きみがすき
第4章 *サン*
櫻「おーい、起きてー。」
ポンポンと大野さんの背中を叩く。
こりゃタクシーかなぁと櫻井さんが、俺を見る。
「あ、じゃぁ俺、タクシーとめてきます。」
もやもやする気持ちを切り替えて、大通りがある方向へ向かおうとした。
櫻「あ、二宮くん待って、俺がとめてくる。智くんよろしく。」
え?よろしくって?
櫻「ね、智くん。あそこにニノがいるよ。」
と俺を見て櫻井さんが、にやっとする。
え?まさか…ね。
大「んー。
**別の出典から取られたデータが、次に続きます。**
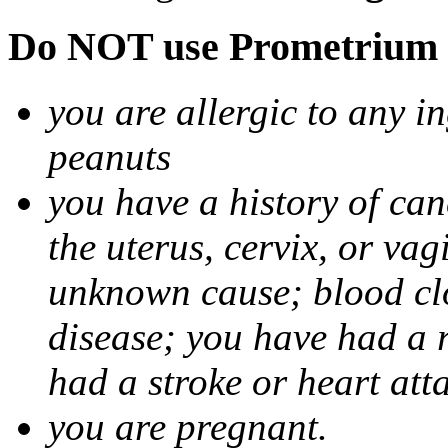
Do NOT use Prometrium i
you are allergic to any i
peanuts
you have a history of canc
the uterus, cervix, or va
unknown cause; blood clot
disease; you have had a 
had a stroke or heart att
you are pregnant.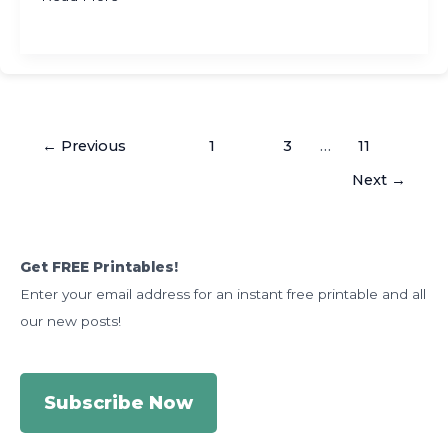
Day
Fun
and
Easy
Activities
←
Previous
1
2
3
…
11
to
Make
Next
→
Groundhog
Day
the
Get FREE Printables!
Best
Enter your email address for an instant free printable and all
of
the
our new posts!
Year
Subscribe Now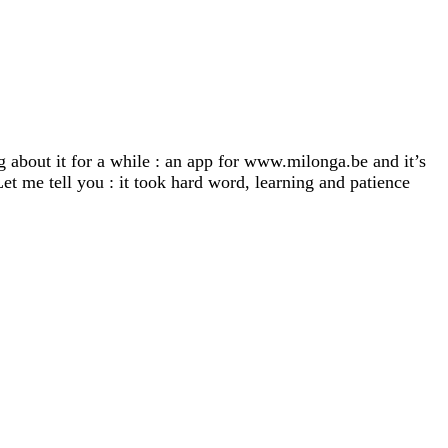
 about it for a while : an app for www.milonga.be and it’s
et me tell you : it took hard word, learning and patience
ニノ?」
ほらそこに、大好きなニノがいるよ。と尚も大野さんへ言い聞かせて、俺の方に大野さんを向ける。
バチっと目が合った。
途端に「ニノだぁ」とふわりと笑う。
あぁ…駄目だよ。大野さん。その笑顔は。
大野さんの、その目に、その笑顔に捕らえられて動けなくなった。
そんな俺なんて無視して。
あっという間に俺の目の前には大野さん。
大野さんの長くて綺麗な指が、俺の首を掠めたと思ったら、きゅうっと抱きついてきた。
櫻井さんはと言うと、俺に"おてあげ"と、両手を挙げて、にこりと笑顔を残して大通りがある方へ去っていった。
待って!!
と、状況についていけない、俺の心の声は誰かに聞こえただろうか。